Avoid java.util.Date/.Calendar
The java.util.Date/.Calendar classes bundled with Java (and Android) are notoriously troublesome, flawed in both design and implementation.
Joda-Time
The Joda-Time library is the way to go. This library inspired the java.time package now built into Java 8 (not available on Android).
UTC
As other answers suggested, the best practice (generally) is to keep your business logic and data storage/communication in UTC time zone (which some think of as no time zone or an "anti" time zone). Adjust to a specific time zone only when expected by the user or data-consumer.
Time Zone
The DateTime class in Joda-Time represents a date-time value along with an assigned time zone.
Note that it is best to specify a time zone in all your operations. Otherwise you will be implicitly relying on the JVM’s current default time zone.

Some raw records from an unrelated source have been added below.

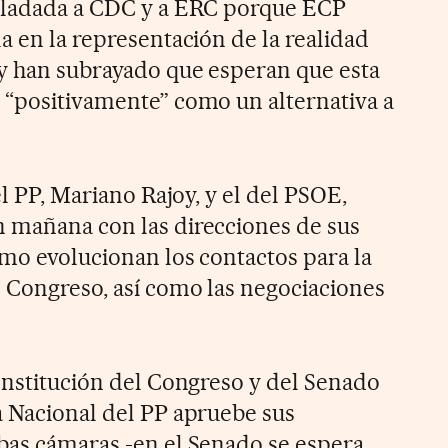
asladada a CDC y a ERC porque ECP
a en la representación de la realidad
 y han subrayado que esperan que esta
 “positivamente” como un alternativa a
el PP, Mariano Rajoy, y el del PSOE,
 mañana con las direcciones de sus
ómo evolucionan los contactos para la
l Congreso, así como las negociaciones
constitución del Congreso y del Senado
a Nacional del PP apruebe sus
bas cámaras -en el Senado se espera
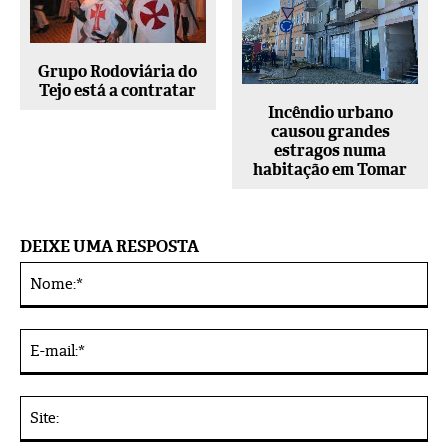
Grupo Rodoviária do
Tejo está a contratar
Incêndio urbano
causou grandes
estragos numa
habitação em Tomar
DEIXE UMA RESPOSTA
No
Alternative:
E-
mai
Sit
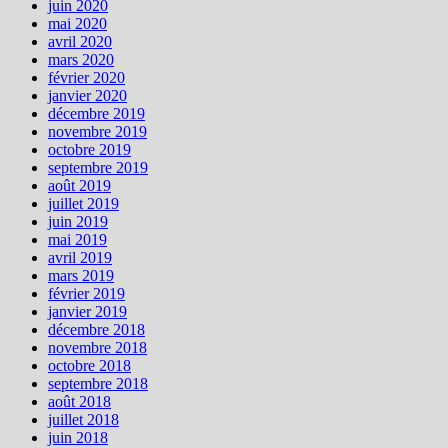
juin 2020
mai 2020
avril 2020
mars 2020
février 2020
janvier 2020
décembre 2019
novembre 2019
octobre 2019
septembre 2019
août 2019
juillet 2019
juin 2019
mai 2019
avril 2019
mars 2019
février 2019
janvier 2019
décembre 2018
novembre 2018
octobre 2018
septembre 2018
août 2018
juillet 2018
juin 2018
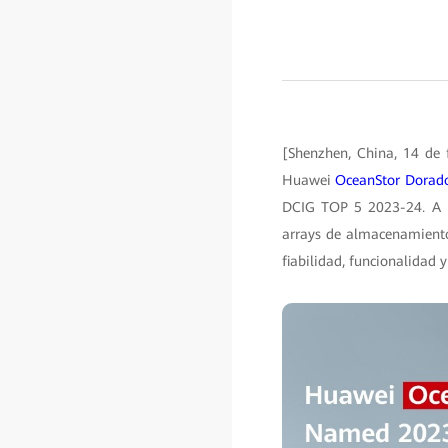
[Shenzhen, China, 14 de 
Huawei
OceanStor Dorad
DCIG TOP 5 2023-24. A pa
arrays de almacenamiento
fiabilidad, funcionalidad y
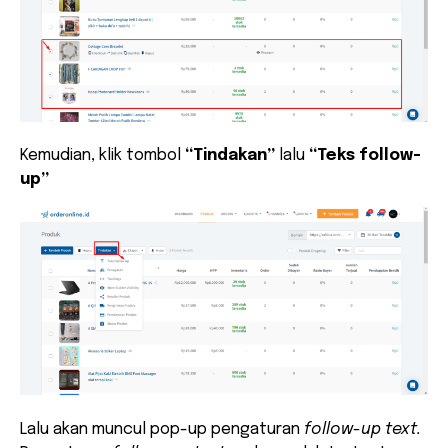
Kemudian, klik tombol
“Tindakan”
lalu
“Teks follow-
up”
Lalu akan muncul pop-up pengaturan
follow-up text.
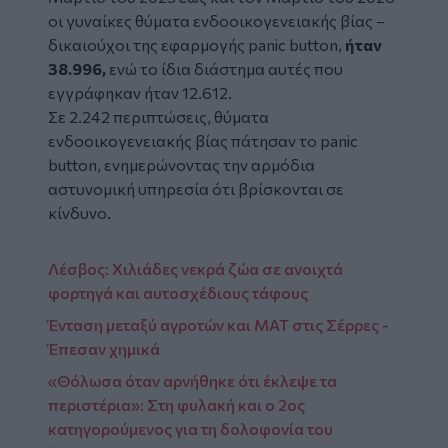
οι γυναίκες θύματα ενδοοικογενειακής βίας –
δικαιούχοι της εφαρμογής panic button,
ήταν
38.996,
ενώ το ίδια διάστημα αυτές που
εγγράφηκαν ήταν 12.612.
Σε 2.242 περιπτώσεις, θύματα
ενδοοικογενειακής βίας πάτησαν το panic
button, ενημερώνοντας την αρμόδια
αστυνομική υπηρεσία ότι βρίσκονται σε
κίνδυνο.
Λέσβος: Χιλιάδες νεκρά ζώα σε ανοιχτά
φορτηγά και αυτοσχέδιους τάφους
Ένταση μεταξύ αγροτών και ΜΑΤ στις Σέρρες -
Έπεσαν χημικά
«Θόλωσα όταν αρνήθηκε ότι έκλεψε τα
περιστέρια»: Στη φυλακή και ο 2ος
κατηγορούμενος για τη δολοφονία του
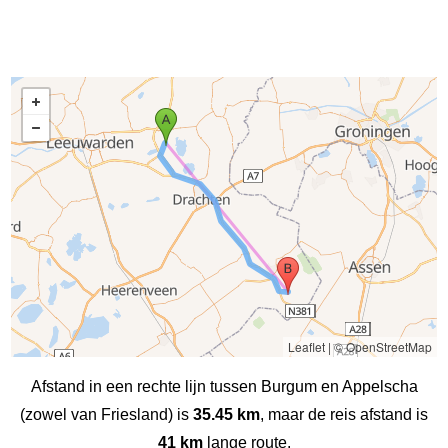
Leaflet
|
© OpenStreetMap
Afstand in een rechte lijn tussen Burgum en Appelscha
(zowel van Friesland) is
35.45 km
, maar de reis afstand is
41 km
lange route.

This is risky because that zone can change – even at runtime at any moment by any code in any thread of any app running within your app’s JVM. And use proper time zone names, never the 3-4 letter codes.
Example Code
Example code in Joda-Time 2.7.
DateTime sent = DateTime.now( DateTimeZone.getDefault() ) ;
DateTime sentUtc = nowMine.withZone( DateTimeZone.UTC ) ; // Generally, use this for your work, including communicating to other threads and apps and such.
When ready to display to the other user, adjust to the expected time zone.
DateTimeZone zone = DateTimeZone.forID( "America/Montreal" ) ; // Or DateTimeZone.getDefault() if you want to rely on their JVM’s current default. To be absolutely sure of expected time zone, you really must ask the user.
DateTime sentMontréal = sentUtc.withZone( zone );
To generate a textual representation of those date-time objects, search the many Questions and Answers on StackOverflow.com on that subject. Search for terms like "joda" and "DateTimeFormatter" and "DateTimeFormat".